Así lo testifican las encuestas. En diciembre de 2012 el CIS afirmaba que casi uno de cada tres españoles identificaba a los políticos y a los partidos entre los tres problemas más importantes de España. Hoy día, después de los acontecimientos recientes acerca de la financiación ilegal de los partidos y los sobresueldos, que ha salpicado al mismísimo presidente, de seguro que la proporción ha crecido. 

Preocupante es que la desafección política se haya incrementado especialmente entre los jóvenes y los estudiantes. Ello lleva a pensar que se mantendrá en el próximo futuro.

No indiferencia, sino insatisfacción

Sin embargo, y a pesar de todo, cabe variar la perspectiva e interpretar la situación con algún atisbo de esperanza. La desafección que padecemos no tiene que ver tanto con la indiferencia cuanto con la insatisfacción. 

Me explico. Quienes consideran que los políticos son el problema suelen ser ciudadanos críticos y exigentes. Muchos de ellos han pasado por la universidad y han escuchado y leído sobre el tema. Aunque están frontalmente contra las corruptelas y las trampas típicas de los políticos y sus partidos, no obstante, no suelen despotricar contra la democracia. Piensan que es el régimen menos malo.

Su desafección no es consecuencia de la despreocupación o la animadversión contra la política en general, sino fruto del mal funcionamiento del sistema, regido por políticos de rostro duro, ambición extensa y vergüenza exigua. 

Con este trasfondo pienso que una posible solución -y no soy quien ha parido la idea- podría venir de que los cargos públicos procedieran de un trabajo u oficio conocido y un límite más bien breve de duración. Lo primero facilitaría el regreso a la profesión sin generar ruido y sin aferrarse como lapa al puesto. Lo segundo evitaría el fácil y excesivo acomodo al cargo/puesto/función. 

Cuando estos cauces no existen el político se resiste a marchar. Y el partido tiene que solucionar el atasco. Lo cual abre la puerta a tentaciones varias, como el financiamiento ilegal, la multiplicación de los asesores, las presiones para que compañías privadas se hagan cargo del sujeto en cuestión, etc. Al final de cuentas, los esfuerzos y tareas que el partido debiera llevar a cabo en favor de la sociedad cambian de objetivo: implantan actuaciones ambiguas para favorecer a los que quieren seguir viviendo a espaldas de los demás. 

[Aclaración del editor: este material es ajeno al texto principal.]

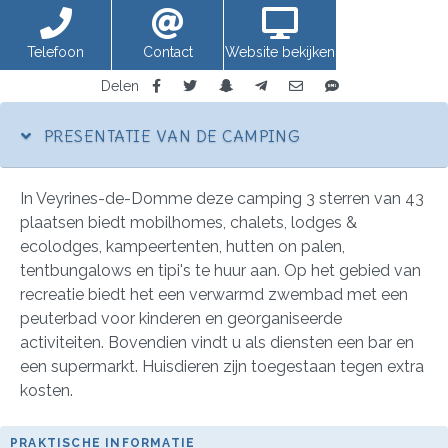
Telefoon
Contact
Website bekijken
Delen
PRESENTATIE VAN DE CAMPING
In Veyrines-de-Domme deze camping 3 sterren van 43
plaatsen biedt mobilhomes, chalets, lodges &
ecolodges, kampeertenten, hutten on palen,
tentbungalows en tipi's te huur aan. Op het gebied van
recreatie biedt het een verwarmd zwembad met een
peuterbad voor kinderen en georganiseerde
activiteiten. Bovendien vindt u als diensten een bar en
een supermarkt. Huisdieren zijn toegestaan tegen extra
kosten.
PRAKTISCHE INFORMATIE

Otro hecho a tener en cuenta y que resulta demoledor para el ciudadano es que se incorpora tranquilamente la mentira al proceso político, sin que por ello hay que pagar costes ni peajes. Un ejemplo. El presidente del Gobierno del Estado español dijo que no cumplió con el programa electoral porque así se lo demandaba su conciencia. 

Es decir, ocultó a los ciudadanos y a los votantes que pensaba hacer algo muy distinto de lo que prometía. Porque está claro que un candidato a presidente sabe cómo funciona el país en sus trazos más esenciales. Justamente elabora un programa para corregir los desajustes. Y si no tiene idea de su funcionamiento habrá que concluir que es un incapaz. Lo inadmisible es que engañe para sumar votos. En tal caso hay que dudar seriamente de la legitimidad de las elecciones. 

¿Vamos a extrañarnos de que exista desafección política y que se extienda como mancha de aceite? La esperanza radica, como he insinuado, en que la nula sintonía entre políticos y ciudadanos no la mueve la despreocupación ni el pasotismo, sino la disconformidad y la indignación. De manera que el cambio asoma por el horizonte.